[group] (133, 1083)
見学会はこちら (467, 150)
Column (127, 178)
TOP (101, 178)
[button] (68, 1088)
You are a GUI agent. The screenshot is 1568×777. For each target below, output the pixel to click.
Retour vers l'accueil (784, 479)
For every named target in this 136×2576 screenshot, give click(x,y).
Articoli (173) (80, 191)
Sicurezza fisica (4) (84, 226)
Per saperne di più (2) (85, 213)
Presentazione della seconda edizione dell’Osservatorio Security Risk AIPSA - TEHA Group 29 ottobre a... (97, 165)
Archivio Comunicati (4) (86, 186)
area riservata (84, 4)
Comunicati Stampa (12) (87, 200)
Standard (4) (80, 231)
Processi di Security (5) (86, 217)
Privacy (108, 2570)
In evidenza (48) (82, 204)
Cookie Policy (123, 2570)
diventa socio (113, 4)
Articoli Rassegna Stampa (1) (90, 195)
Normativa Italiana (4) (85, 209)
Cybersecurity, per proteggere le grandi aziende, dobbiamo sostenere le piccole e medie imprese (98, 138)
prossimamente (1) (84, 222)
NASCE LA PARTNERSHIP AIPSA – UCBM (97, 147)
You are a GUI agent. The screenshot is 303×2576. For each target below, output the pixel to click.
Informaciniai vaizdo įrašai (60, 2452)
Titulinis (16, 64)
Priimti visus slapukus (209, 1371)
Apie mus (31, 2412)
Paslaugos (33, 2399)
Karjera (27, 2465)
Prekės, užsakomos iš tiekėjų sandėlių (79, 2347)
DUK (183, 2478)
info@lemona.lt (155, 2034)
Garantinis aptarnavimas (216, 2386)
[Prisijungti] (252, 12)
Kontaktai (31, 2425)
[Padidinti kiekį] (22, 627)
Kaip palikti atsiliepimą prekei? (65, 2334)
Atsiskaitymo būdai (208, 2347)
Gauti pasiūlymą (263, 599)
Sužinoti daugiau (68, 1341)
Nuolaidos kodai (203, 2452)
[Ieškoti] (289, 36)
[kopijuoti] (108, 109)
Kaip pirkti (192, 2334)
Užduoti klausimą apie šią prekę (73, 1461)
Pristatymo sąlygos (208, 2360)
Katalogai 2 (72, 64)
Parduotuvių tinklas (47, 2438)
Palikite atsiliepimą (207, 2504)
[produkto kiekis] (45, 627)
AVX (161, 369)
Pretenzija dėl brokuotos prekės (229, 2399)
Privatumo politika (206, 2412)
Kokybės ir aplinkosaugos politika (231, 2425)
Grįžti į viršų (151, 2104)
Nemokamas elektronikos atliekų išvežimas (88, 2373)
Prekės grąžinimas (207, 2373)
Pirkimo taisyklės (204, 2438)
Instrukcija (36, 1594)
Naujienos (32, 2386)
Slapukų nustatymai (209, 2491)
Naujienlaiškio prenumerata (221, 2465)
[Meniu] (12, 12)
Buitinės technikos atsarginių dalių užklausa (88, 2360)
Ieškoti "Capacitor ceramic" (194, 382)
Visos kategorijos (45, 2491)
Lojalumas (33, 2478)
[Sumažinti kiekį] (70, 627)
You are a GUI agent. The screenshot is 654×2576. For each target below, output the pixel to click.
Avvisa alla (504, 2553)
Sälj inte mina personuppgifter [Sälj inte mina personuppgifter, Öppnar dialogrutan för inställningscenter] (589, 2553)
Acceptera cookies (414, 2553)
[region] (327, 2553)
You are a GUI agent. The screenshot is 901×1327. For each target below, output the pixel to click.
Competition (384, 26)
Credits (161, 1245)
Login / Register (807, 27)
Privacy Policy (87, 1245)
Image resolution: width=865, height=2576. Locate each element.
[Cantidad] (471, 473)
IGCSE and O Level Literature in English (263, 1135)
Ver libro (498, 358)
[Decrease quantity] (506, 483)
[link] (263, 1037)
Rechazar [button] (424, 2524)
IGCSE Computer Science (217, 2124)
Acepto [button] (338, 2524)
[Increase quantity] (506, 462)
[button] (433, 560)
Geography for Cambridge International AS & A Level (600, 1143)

## Work order
Retype exactly, and only, the lines above from the one where "Slapukų nustatymai (209, 2491)" occurs up to and including the one where "You are a GUI agent. The screenshot is 654×2576." occurs.

## Response
Slapukų nustatymai (209, 2491)
Naujienlaiškio prenumerata (221, 2465)
[Meniu] (12, 12)
Buitinės technikos atsarginių dalių užklausa (88, 2360)
Ieškoti "Capacitor ceramic" (194, 382)
Visos kategorijos (45, 2491)
Lojalumas (33, 2478)
[Sumažinti kiekį] (70, 627)
You are a GUI agent. The screenshot is 654×2576. For each target below, output the pixel to click.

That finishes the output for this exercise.